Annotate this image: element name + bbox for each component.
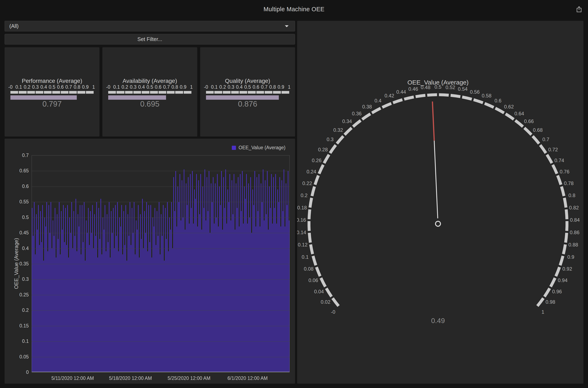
bar [159,202,159,372]
left-column: (All) Set Filter... Performance (Average… [5,21,295,137]
gauge-arc-segment [353,121,361,127]
bar [53,220,53,372]
gauge-tick-label: 0.6 [494,98,501,103]
gauge-tick-label: 0.08 [304,266,314,272]
bar [181,220,181,372]
bar [114,248,115,372]
bar [97,258,98,372]
bar [42,205,43,372]
gauge-arc-segment [315,175,318,185]
gauge-arc-segment [372,108,381,113]
gauge-tick-label: 0.66 [524,119,534,124]
bar [36,214,37,372]
gauge-tick-label: 0.78 [564,180,574,186]
bar [264,220,264,372]
bar [109,202,109,372]
bar [213,177,213,372]
bar [70,233,71,372]
bar [196,174,197,372]
set-filter-button[interactable]: Set Filter... [5,34,295,45]
bar [58,239,58,372]
bar [236,183,236,372]
kpi-value-bar [108,95,166,100]
bar [32,208,32,372]
bar [38,205,39,372]
gauge-needle [434,141,438,218]
y-tick-label: 0.6 [22,183,29,189]
bar [269,186,270,372]
bar [81,254,81,372]
bar [208,211,208,372]
bar [248,183,249,372]
gauge-tick-label: 0.34 [342,119,352,124]
bar [90,211,91,372]
gauge-tick-label: 0.9 [567,254,574,260]
kpi-scale-track [206,91,289,94]
bar [166,239,167,372]
bar [126,261,127,372]
bar [148,205,149,372]
app-header: Multiple Machine OEE [0,0,588,18]
bar [282,180,282,372]
bar [259,174,259,372]
bar [262,202,262,372]
bar [199,214,200,372]
gauge-arc-segment [556,267,560,276]
bar [217,174,218,372]
gauge-arc-segment [485,103,494,107]
bar [74,236,75,372]
kpi-scale-label: 0.8 [74,84,80,90]
page-title: Multiple Machine OEE [264,6,325,13]
kpi-scale-label: 1 [190,84,193,90]
bar [289,220,289,372]
gauge-tick-label: 0.06 [308,277,318,283]
gauge-tick-label: 0.46 [408,86,418,92]
share-icon[interactable] [575,5,583,13]
gauge-tick-label: 0.68 [533,127,543,133]
gauge-tick-label: 0.26 [312,158,322,163]
bar [112,233,113,372]
kpi-card-performance: Performance (Average) -00.10.20.30.40.50… [5,47,99,137]
gauge-tick-label: 0.98 [545,299,555,305]
kpi-scale-label: 0.2 [219,84,226,90]
gauge-tick-label: 0.04 [314,289,324,294]
gauge-arc-segment [330,145,336,153]
y-tick-label: 0.25 [19,292,29,297]
machine-filter-dropdown[interactable]: (All) [5,21,295,31]
bar [193,223,194,372]
gridline [32,357,289,357]
bar [40,211,41,372]
gauge-tick-label: 0.3 [327,137,333,142]
bar [134,202,134,372]
gauge-arc-segment [404,97,414,99]
bar [246,174,247,372]
bar [143,248,144,372]
gauge-arc-segment [558,175,561,185]
gauge-arc-segment [547,155,552,163]
bar [133,233,133,372]
bar [67,205,68,372]
bar [105,205,105,372]
legend-label: OEE_Value (Average) [239,145,285,150]
chevron-down-icon [285,25,289,27]
x-tick-label: 5/18/2020 12:00 AM [109,376,152,381]
bar [210,233,210,372]
kpi-value: 0.797 [5,100,99,108]
kpi-scale-label: 0.9 [278,84,284,90]
bar [47,251,48,372]
bar [59,202,60,372]
bar [186,183,187,372]
gauge-tick-label: 0.64 [514,111,524,116]
bar [250,177,251,372]
bar [244,186,245,372]
bar [138,205,139,372]
kpi-scale-track [108,91,191,94]
bar [175,171,176,372]
bar [101,254,102,372]
bar [171,202,172,372]
gauge: -00.020.040.060.080.10.120.140.160.180.2… [297,21,583,384]
gauge-arc-segment [562,187,564,196]
bar [261,183,261,372]
gauge-tick-label: 0.38 [362,104,372,109]
bar [233,214,233,372]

^^^^^^^^

To do:
Nothing but a number should be given: how many lines in the records hold the word "scale".

Completed exercise:
6